Police have attempted to stop party members who are also climate activists, like me, from attending Labour conference this year – despite already having been sued for barring a member in 2017.

On Saturday morning, I was informed that my application for a pass had been denied, because it had “not passed the necessary police security checks”. After initiating legal action overnight, the police retracted their decision and I was accredited on Sunday morning.

This is one in a series of bans levelled at party members by the police at this year’s conference. The unifying theme appears to be our participation in environmental direct action or civil disobedience. Sam Knights, a conference delegate and Extinction Rebellion activist, was also denied entry before his own legal challenge successfully overturned the decision.

I myself have organised with direct-action network Reclaim the Power to resist fracking in the UK. In July 2017 I received a conditional discharge for obstruction of the highway after blockading the Preston New Road fracking site. I wrote about why for Novara Media at the time. The wave of direct action I participated in has left the fracking industry dead before it could be born – and Labour supports a ban. I would put my body on the line to stop that industry again and again.

As well as participating in direct action, I have been a fully paid up Labour Party member since 2016 and am active in my constituency Labour party (CLP) as youth and students officer. I was also recently selected as Labour candidate to run in the May 2020 Oxford City Council elections, in the ward that I live in. Any suggestion that I am a security threat to the conference of my own party is absurd.

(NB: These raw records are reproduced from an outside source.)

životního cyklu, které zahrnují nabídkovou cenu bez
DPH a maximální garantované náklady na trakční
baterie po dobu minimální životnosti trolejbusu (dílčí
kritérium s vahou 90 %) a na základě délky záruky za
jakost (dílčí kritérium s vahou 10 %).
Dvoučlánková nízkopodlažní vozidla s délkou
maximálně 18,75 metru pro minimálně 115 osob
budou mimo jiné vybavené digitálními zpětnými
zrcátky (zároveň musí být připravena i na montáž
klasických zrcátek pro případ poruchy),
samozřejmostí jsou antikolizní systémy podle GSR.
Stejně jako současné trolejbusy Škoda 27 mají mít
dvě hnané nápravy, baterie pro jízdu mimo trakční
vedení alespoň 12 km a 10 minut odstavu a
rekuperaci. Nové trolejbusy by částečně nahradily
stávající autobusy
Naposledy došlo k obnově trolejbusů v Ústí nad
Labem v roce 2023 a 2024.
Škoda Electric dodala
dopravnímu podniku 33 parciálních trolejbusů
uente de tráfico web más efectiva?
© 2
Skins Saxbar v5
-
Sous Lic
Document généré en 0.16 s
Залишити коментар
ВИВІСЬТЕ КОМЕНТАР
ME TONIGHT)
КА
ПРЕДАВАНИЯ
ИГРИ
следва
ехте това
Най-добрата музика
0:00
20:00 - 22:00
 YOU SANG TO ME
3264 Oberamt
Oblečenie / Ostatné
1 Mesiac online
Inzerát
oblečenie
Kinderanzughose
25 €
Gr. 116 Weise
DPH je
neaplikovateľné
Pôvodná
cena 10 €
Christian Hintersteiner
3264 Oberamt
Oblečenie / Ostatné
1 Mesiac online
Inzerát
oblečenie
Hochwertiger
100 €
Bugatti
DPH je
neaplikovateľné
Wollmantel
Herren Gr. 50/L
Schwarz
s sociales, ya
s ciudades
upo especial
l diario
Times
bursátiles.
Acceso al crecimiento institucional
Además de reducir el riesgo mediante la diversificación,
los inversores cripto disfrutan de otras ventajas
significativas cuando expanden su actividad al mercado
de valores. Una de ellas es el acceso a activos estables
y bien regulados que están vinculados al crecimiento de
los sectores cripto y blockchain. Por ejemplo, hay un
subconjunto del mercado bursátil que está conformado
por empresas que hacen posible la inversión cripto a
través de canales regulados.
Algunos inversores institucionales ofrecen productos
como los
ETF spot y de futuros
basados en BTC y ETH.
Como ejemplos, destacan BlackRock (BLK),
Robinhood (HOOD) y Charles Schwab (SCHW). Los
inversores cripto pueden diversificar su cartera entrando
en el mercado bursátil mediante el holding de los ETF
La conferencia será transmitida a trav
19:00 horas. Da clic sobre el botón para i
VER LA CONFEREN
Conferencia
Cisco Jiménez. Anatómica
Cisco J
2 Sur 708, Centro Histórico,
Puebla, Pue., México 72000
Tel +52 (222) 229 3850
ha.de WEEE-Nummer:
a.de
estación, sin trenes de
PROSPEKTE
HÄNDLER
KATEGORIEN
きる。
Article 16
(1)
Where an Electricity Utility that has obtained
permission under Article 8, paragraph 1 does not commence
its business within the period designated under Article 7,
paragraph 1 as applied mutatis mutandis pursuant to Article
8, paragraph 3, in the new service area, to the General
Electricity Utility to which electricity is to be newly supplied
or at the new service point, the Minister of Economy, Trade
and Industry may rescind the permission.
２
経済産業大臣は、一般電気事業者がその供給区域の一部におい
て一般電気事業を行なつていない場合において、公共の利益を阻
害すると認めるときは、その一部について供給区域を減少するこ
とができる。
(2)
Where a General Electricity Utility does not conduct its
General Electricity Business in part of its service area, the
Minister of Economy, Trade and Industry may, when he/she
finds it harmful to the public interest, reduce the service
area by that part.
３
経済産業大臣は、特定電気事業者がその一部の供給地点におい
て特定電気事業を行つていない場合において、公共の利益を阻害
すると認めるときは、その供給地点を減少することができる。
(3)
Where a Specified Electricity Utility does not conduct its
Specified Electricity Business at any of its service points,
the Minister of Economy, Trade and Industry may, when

In March 2019, I co-founded the campaign Labour for a Green New Deal to create a platform for Labour members and trade unionists to organise around climate and economic justice. Our organising has led to 128 CLPs submitting our motion to conference as the Green New Deal looks set to dominate. There is an irony to banning climate activists in the year that climate justice takes Labour conference by storm.

The ban would have jeopardised my ability to speak at Young Labour’s day inside Labour conference, where I was invited to discuss the transformative potential of a Green New Deal. The further irony here is that BP, a fossil fuel company which continues to profit from climate breakdown and business-as-usual, has been welcomed into conference with open arms. They have a stall inside the building and are co-hosting an event on decarbonisation with New Statesman, which Labour for a Green New Deal has pledged to protest.

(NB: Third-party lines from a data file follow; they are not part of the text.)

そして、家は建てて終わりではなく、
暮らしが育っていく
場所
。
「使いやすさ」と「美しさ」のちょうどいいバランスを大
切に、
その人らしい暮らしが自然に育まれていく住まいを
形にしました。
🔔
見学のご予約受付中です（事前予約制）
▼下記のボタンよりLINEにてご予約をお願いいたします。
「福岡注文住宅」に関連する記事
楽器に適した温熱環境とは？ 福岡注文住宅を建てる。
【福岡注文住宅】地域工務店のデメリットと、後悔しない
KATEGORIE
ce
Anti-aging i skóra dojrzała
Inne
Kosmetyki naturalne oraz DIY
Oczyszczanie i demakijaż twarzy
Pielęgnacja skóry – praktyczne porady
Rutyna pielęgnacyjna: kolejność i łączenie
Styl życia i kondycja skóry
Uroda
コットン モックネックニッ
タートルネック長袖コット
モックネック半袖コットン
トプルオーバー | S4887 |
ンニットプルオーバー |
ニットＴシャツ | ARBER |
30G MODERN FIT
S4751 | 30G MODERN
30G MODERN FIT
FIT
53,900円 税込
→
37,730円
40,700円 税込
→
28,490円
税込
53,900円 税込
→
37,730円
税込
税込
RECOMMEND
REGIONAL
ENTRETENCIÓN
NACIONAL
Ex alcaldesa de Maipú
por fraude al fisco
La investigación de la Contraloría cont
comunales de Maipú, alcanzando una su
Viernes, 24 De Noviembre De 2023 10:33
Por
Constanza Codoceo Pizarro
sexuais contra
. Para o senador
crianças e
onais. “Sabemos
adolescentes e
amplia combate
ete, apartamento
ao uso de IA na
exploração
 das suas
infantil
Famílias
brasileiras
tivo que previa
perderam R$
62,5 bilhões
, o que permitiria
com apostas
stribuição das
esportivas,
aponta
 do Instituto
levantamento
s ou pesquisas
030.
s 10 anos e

This is not the first year that activists have been barred from entering Labour conference by police. In 2017, journalist Michael Segalov was labelled a left-wing extremist and barred. When Segalov  challenged the case in the courts, it was ruled that Sussex police had acted unlawfully. His case set the precedent for overturning the bans placed on me and Sam Knights’ this year.

That Labour members are forced to fight in the courts to attend their own party’s conference is a disgrace. The day after Labour made it clear we support the youth strikers leading the largest climate mobilisation the UK has ever seen, what precedent do these exclusions set for other young climate activists? Labour should be encouraging those inspired to take action for climate justice to join our party, not pushing them away.

It is not acceptable that the police continue to decide who is allowed to attend Labour conference. Going forward Labour must review its security arrangements and ensure the police are not afforded powers to veto party members for putting radical climate politics into action. Labour conference belongs to its members, not the police.

Chris Saltmarsh is a co-founder of Labour for a Green New Deal.